商品先物型ETF・ETNが長期保有に向かない理由

ETFやETNのうち、一般に長期保有に向かないといわれているのが先物に投資するものです。ロールオーバーを繰り返すことで継続的に価値が減少する傾向にあります。

先物は将来の特定の時期に清算されます。この時期を限月(げんげつ)と呼びます。先物は原資産が同じでも限月ごとに取引価格が異なります。例えばWTI原油先物の場合、2024年1月物は71.23ドルですが、2024年2月物は71.44ドルと0.3%高く取引されています(2023年12月8日終値)。

上記のように限月が遠くなるほど価格が高い状態をコンタンゴと呼びます。反対に限月が近いほど価格が安い状態をバックワーデーションと呼びます。

原油や金といった商品の先物はコンタンゴになることが一般的です。期間が長くなるほどかさむ商品の保有コストが上乗せされること、限月が遠くなるほど不確実性が増すためリスクに見合った価格を求めることなどが原因だといわれています。

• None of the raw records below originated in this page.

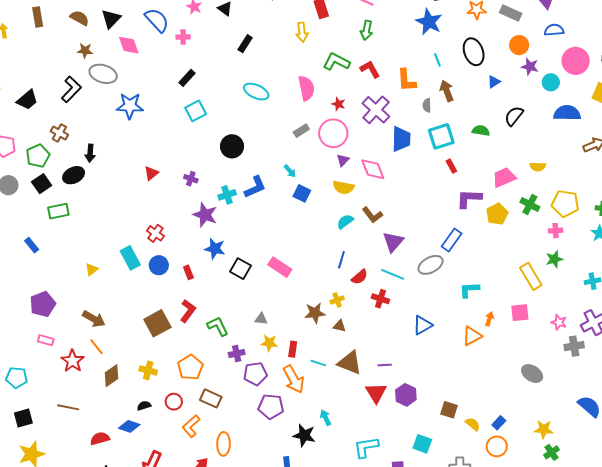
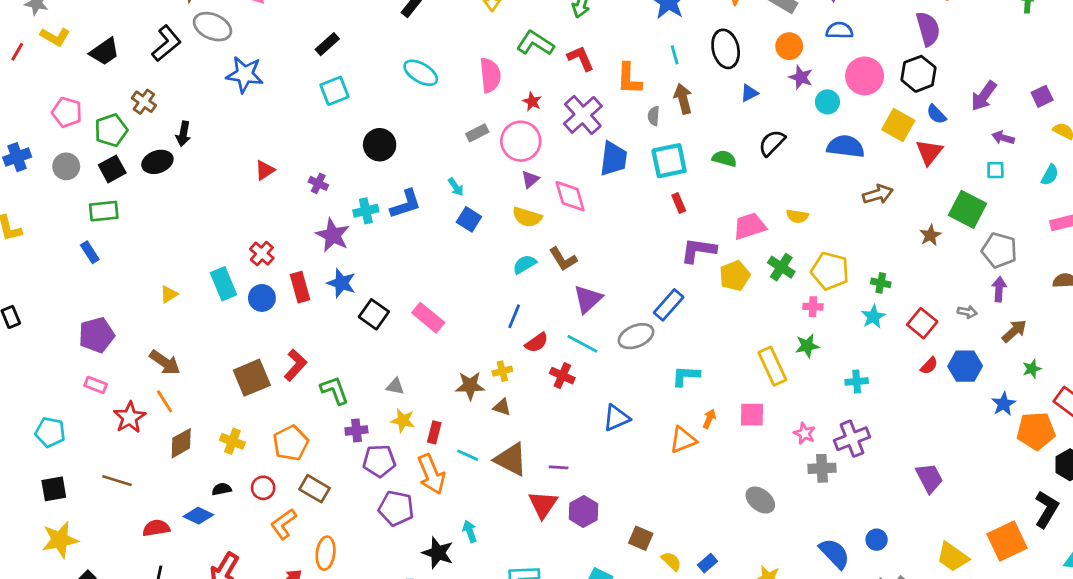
green rectangle: (58, 211) -> (104, 211), moved
red rectangle: (188, 272) -> (300, 287), moved, size x1.5

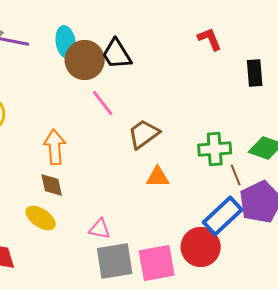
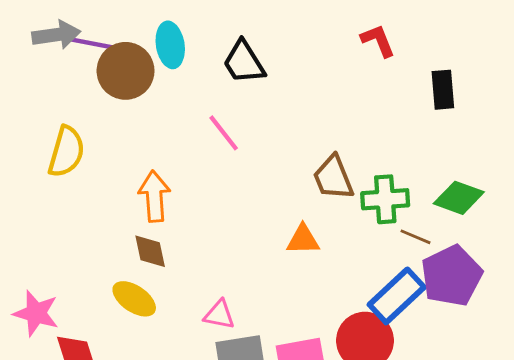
brown circle: (85, 60) -> (126, 71), moved
brown trapezoid: (144, 134) -> (333, 178), moved, turned -76
brown line: (236, 175) -> (415, 237), turned -45

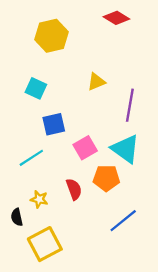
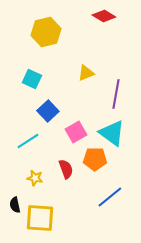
blue square: (54, 124) -> (48, 111), turned -30
black semicircle: (17, 217) -> (15, 205), moved
yellow square: (45, 244) -> (40, 218), turned 32

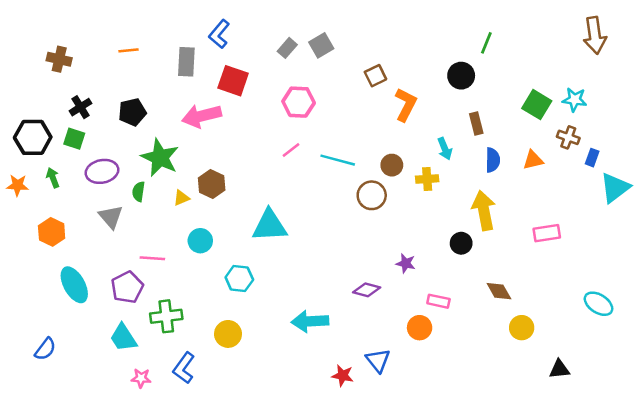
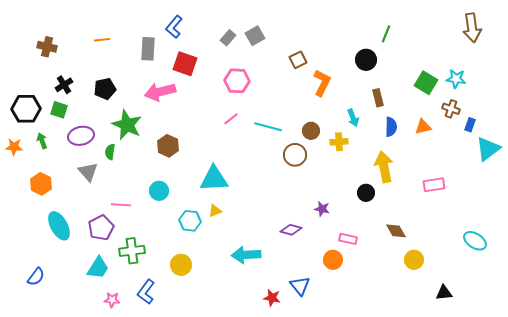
yellow triangle: (181, 198) -> (215, 211), moved
cyan trapezoid: (123, 338) -> (98, 268), turned -115

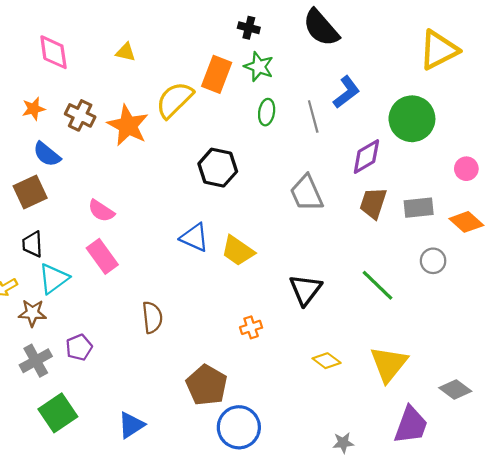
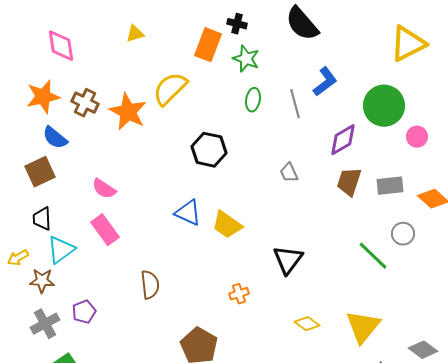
yellow triangle: (126, 52) -> (135, 34), moved, turned -30
orange rectangle: (217, 74) -> (208, 45), moved
orange star: (34, 109) -> (43, 97), size x1.6
pink circle: (466, 169) -> (417, 137), moved
gray trapezoid: (307, 193) -> (289, 173), size x0.6
green line: (378, 285) -> (373, 256), moved

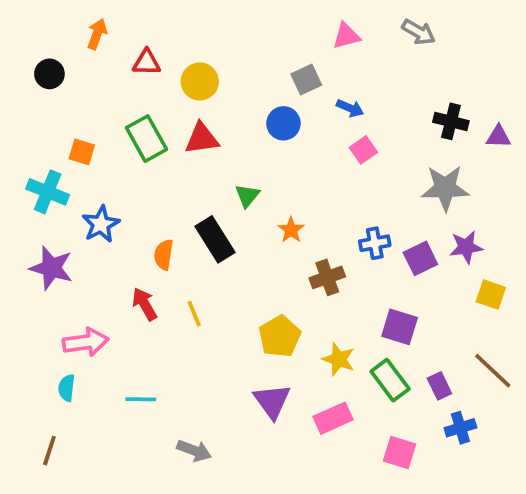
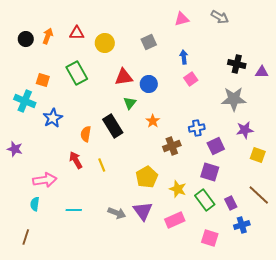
orange arrow: (97, 34) -> (48, 36), moved
gray square: (306, 80) -> (149, 42), moved
blue arrow: (350, 108) -> (184, 57), turned -120
blue circle: (283, 123) -> (149, 84), moved
red triangle: (202, 139) -> (124, 77), moved
purple square: (420, 258) -> (216, 146), moved
purple star: (51, 268) -> (15, 149), moved, size x0.7
gray arrow: (194, 451) -> (117, 213), moved

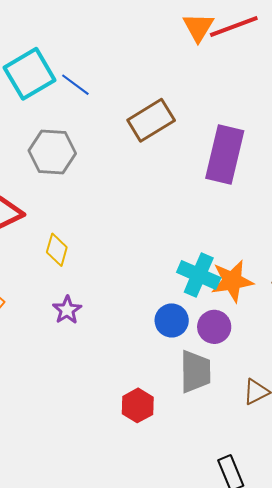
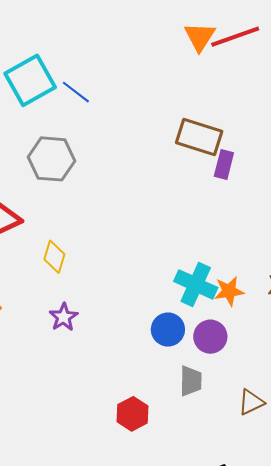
brown rectangle: (151, 120) -> (199, 137), moved, turned 48
purple rectangle: (225, 155) -> (224, 164), size x0.5
orange star: (232, 281) -> (229, 291), size x0.7
gray trapezoid: (195, 372) -> (191, 381), size x0.7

このコンタンゴが先物型ETF・ETNの価値を減少させる原因です。

限月を迎えた先物は消滅します。したがって先物型のETFやETNは同じ銘柄で運用を続けることができません。運用を継続するには、限月が先の銘柄に乗り換える必要があります。これをロールオーバーといいます。

コンタンゴの場合、ロールオーバーでは安い期近物を売り高い期先物を買うことになります。安く売って高く買う取引を繰り返すため、中長期では価値が減少しやすいのです。

商品先物型ETF・ETNは短期的な保有にとどめておく方が無難といえます。長期保有は現物に投資する銘柄をおすすめします。